Unquestionably, the trial judge should have avoided the error of failing to have an oath or affirmation administered to prospective jurors, as required by Section 2945.27, Revised Code, just as a trial judge should avoid all errors in the course of a trial. If counsel for the defendant had requested the trial judge to avoid that error and the trial judge had refused to do so, then clearly this defendant should be able to rely upon such error as a ground for reversal of his conviction. See State v. Smith, 123 Ohio St. 237, 174 N.E. 768. However, we do not believe that we should, without some good reason or unless required to do so by some applicable statute (see Patterson v.

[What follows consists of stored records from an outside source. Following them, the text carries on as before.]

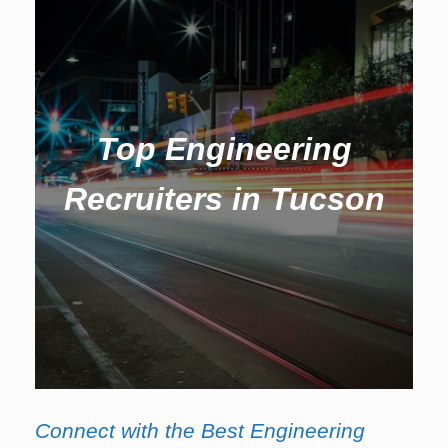
Top Engineering
Recruiters in Tucson
Connect with the Best Engineering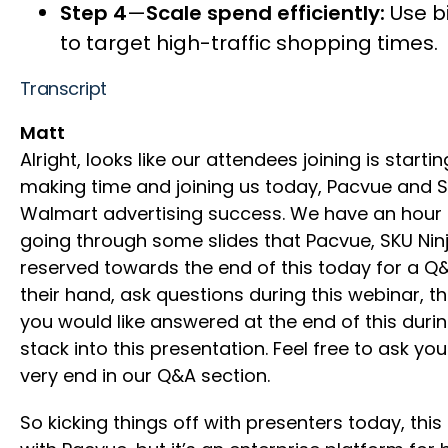
Step 4
—
Scale spend efficiently:
Use bi
to target high-traffic shopping times.
Transcript
Matt
Alright, looks like our attendees joining is start
making time and joining us today, Pacvue and 
Walmart advertising success. We have an hour bl
going through some slides that Pacvue, SKU Nin
reserved towards the end of this today for a Q&
their hand, ask questions during this webinar, t
you would like answered at the end of this durin
stack into this presentation. Feel free to ask yo
very end in our Q&A section.
So kicking things off with presenters today, th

State, 96 Ohio St. 90, 104, 117 N.E. 169, L.R.A.1918A, 583), approve a practice which would enable counsel to place his client in a position where he could take advantage of a favorable verdict and, at the same time, avoid an unfavorable verdict merely because of an error of the trial judge that counsel made no effort to prevent when he could have made such effort and when such error could have been avoided. Such a practice would enable counsel to obtain for his client more than the one fair trial to which he is entitled. See Stewart v. State, 15 Ohio St. 155, 161.

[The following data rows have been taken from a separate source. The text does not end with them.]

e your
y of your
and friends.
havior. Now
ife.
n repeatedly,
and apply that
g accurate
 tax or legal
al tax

If it should be contended that defendant's counsel's refusal to waive the requirements of Section 2945.27, Revised Code, amounted to an objection to the failure of the trial judge to administer oaths or affirmations to prospective jurors before their examination, it is obvious that that objection on the third day of trial and long after completion of the voir dire examination was too late. Certainly, defendant's counsel's lack of knowledge of the requirements of Section 2945.27, Revised Code, when the trial judge could have been requested to comply therewith in time to do so,...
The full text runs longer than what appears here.